An unnamed Israeli health official told the Kan public broadcaster on Thursday that Israel was examining the possibility of buying coronavirus vaccines designed specifically to target the new variants. He added that giving the COVID and flu shots at the same time could only affect high-risk Israelis and, more broadly, Israelis over the age of 60.
While the COVID vaccination campaign has slowed dramatically in Israel, hundreds of people continue to come daily for vaccinations. On Tuesday, 186 Israelis received a fourth dose of the vaccine; 83 received a third dose, 84 the second and 81 the first. At the end of July, this figure was close to 750 vaccinations per day.

Director of Public Health at the Ministry of Health, Sharon Alroy-Preis, during a meeting of the Health Committee in Jerusalem on February 7, 2022. (Noam Moskowitz/Knesset)
In total, more than 72% of Israelis have received at least one dose of the coronavirus vaccine. 66% received a second dose, 48% three doses, and the fourth dose was administered to only 9% of the population.

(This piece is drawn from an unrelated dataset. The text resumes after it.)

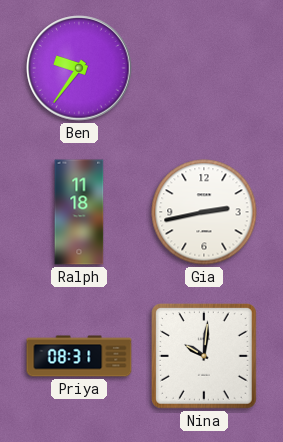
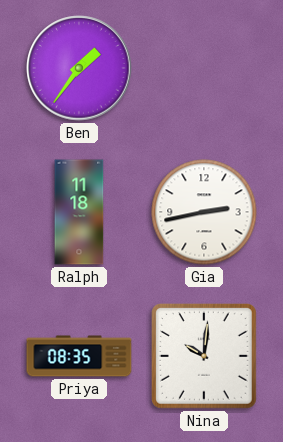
Ben: 9:36 -> 1:36
Priya: 08:31 -> 08:35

Alroy-Preis said that health officials are constantly monitoring the situation around the world and especially in parts of the world where winter has already arrived.
“One of the tools we have to prepare for the winter season is to look at the other half of the world, and what we’re seeing there is not reassuring,” he explained, noting a large wave of influenza and COVID-19 in Australia that led to a high rate of hospitalizations.
Alroy-Preis said that COVID rates are currently low in Israel.
“We have been saying for some time that COVID is here and that we have to live with ups and downs in infections and rule adjustments depending on the situation,” he commented.
There were 18,335 confirmed cases of coronavirus as of Thursday morning in Israel. Currently, 583 people are hospitalized and 199 of them are in serious condition. Last week, 18 people with COVID succumbed to the disease, raising the death toll from coronavirus since the outbreak of the pandemic in the country to 11,524 people.